Chicken Enchilada Casserole

My mother gave me this recipe many years ago. She acquired it after my father retired and they joined an Airstream Club. Potluck dinners were common practice at their Airstream rallies, and, living in Arizona, it soon became a family favorite. Over the years I too have taken it to many a potluck, where it’s always gone over well, and sometimes I’ll fix it at home just because I like it. It’s quick, easy to prepare and delicious.

 

CHICKEN ENCHILADA CASSEROLE

  • 4 to 6 chicken breasts, cooked and chopped*
  • 1 bag restaurant style tortilla chips
  • 1 small can diced green chilies
  • 1  cup corn
  • I can black beans
  • 2 cans cream of chicken soup
  • 1 can cream of mushroom soup
  • 1/2 cup chicken broth or water
  • 2 cups cheddar or Mexican blend cheese
  • breadcrumbs (optional)

Generously coat a 9 x 13 inch baking dish with cooking spray. Fill bottom of the pan with broken tortilla chips — about 1/4 inch thick. Add chopped chicken breasts, green chilies, corn and black beans. Blend soups together with chicken broth in a medium sized mixing bowl and pour over top. (If a thinner sauce is desired add more liquid.) Cover top layer with cheese and add bread crumbs, if desired. Bake at 350° for 35 to 45 minutes or until sauce is bubbling and cheese is melted and slightly browned.

Variations: For those who like it hot — use jalapeno or chipotle peppers instead of green chili peppers.

*2 cans chicken – 9.75 oz size may be used instead of fresh chicken

Quick and Easy Taco Soup

The other day I came across a couple cans of diced tomatoes I bought by accident as they had diced green chilies in them, and I always by the plain tomatoes.

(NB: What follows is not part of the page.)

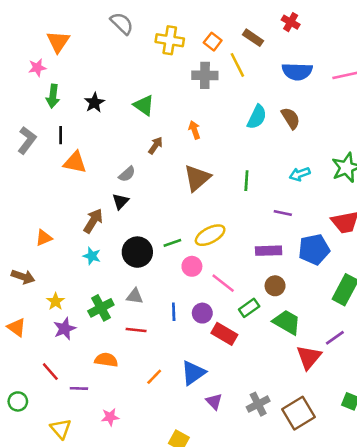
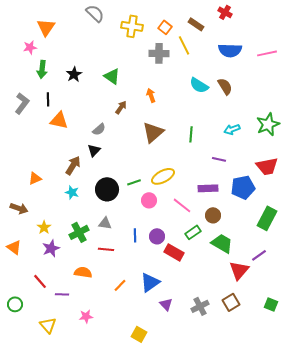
cyan semicircle: (257, 117) -> (199, 85), turned 96
pink line: (223, 283) -> (182, 205), moved
brown square: (298, 413) -> (231, 302), moved, size x0.7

Just like Rosie, I don’t throw food out. I look at it as a happy accident and a chance to try something new and different. So, after browsing a few online recipes as inspiration, I came up with my own creation, and it’s so good I’ll have to make it again.

Enjoy,

GM

 

QUICK AND EASY TACO SOUP

  • 1 pound lean ground beef
  • 1 small onion, chopped
  • 2 cans diced tomatoes with green chilies (14.5 oz), OR
  • 2 cans plain diced tomatoes with one small can diced green chilies
  • 1 can corn
  • 1 can black beans
  • 1 small can tomato sauce
  • 2 cups beef broth or water
  • 1 package taco seasoning mix
  • 1 teaspoon salt (optional)
  • 1/4 teaspoon black pepper

Brown ground beef and onion in a skillet. Drain, and place in small stockpot. Add canned tomatoes, green chilies, corn, black beans and tomato sauce. Add beef broth or water and stir well. Add seasonings. Stir, bring to a boil, turn heat to low, and simmer for approximately ten minutes. Top with broken tortilla chips and cheese, or with a dollop of sour cream and chopped green onions.